**ASSIGNMENT**.
Pull out every line of the listing below where "działa" appears.

━━ STUDY MATERIAL ━━

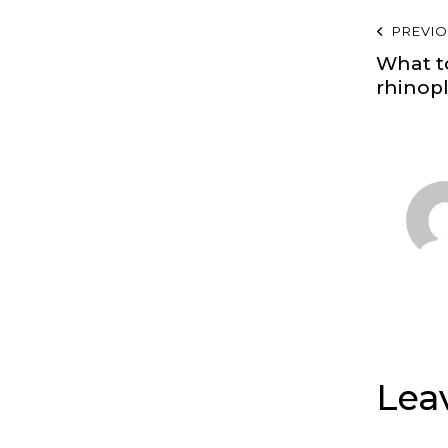
PREVI
What t
rhinopl
Lea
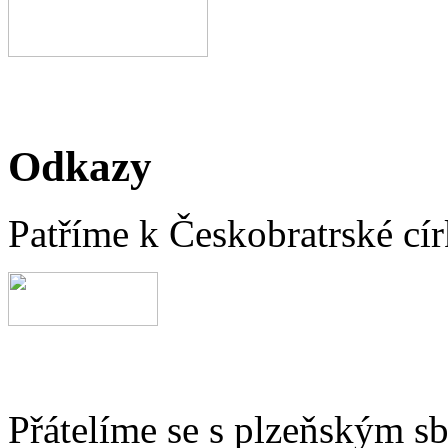
Odkazy
Patříme k Českobratrské cír
Přátelíme se s plzeňským 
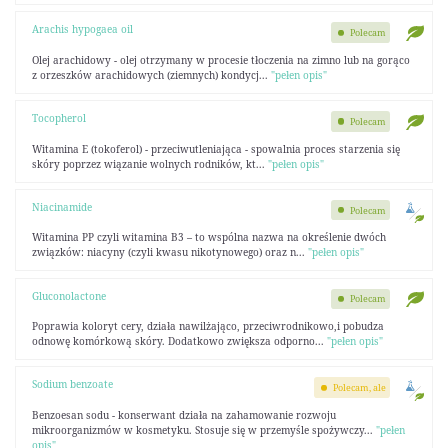
Arachis hypogaea oil
Polecam
Olej arachidowy - olej otrzymany w procesie tłoczenia na zimno lub na gorąco
z orzeszków arachidowych (ziemnych) kondycj...
"pełen opis"
Tocopherol
Polecam
Witamina E (tokoferol) - przeciwutleniająca - spowalnia proces starzenia się
skóry poprzez wiązanie wolnych rodników, kt...
"pełen opis"
Niacinamide
Polecam
Witamina PP czyli witamina B3 – to wspólna nazwa na określenie dwóch
związków: niacyny (czyli kwasu nikotynowego) oraz n...
"pełen opis"
Gluconolactone
Polecam
Poprawia koloryt cery, działa nawilżająco, przeciwrodnikowo,i pobudza
odnowę komórkową skóry. Dodatkowo zwiększa odporno...
"pełen opis"
Sodium benzoate
Polecam, ale
Benzoesan sodu - konserwant działa na zahamowanie rozwoju
mikroorganizmów w kosmetyku. Stosuje się w przemyśle spożywczy...
"pełen
opis"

━━━

**RESULT OF THE EXERCISE**.
Poprawia koloryt cery, działa nawilżająco, przeciwrodnikowo,i pobudza
Benzoesan sodu - konserwant działa na zahamowanie rozwoju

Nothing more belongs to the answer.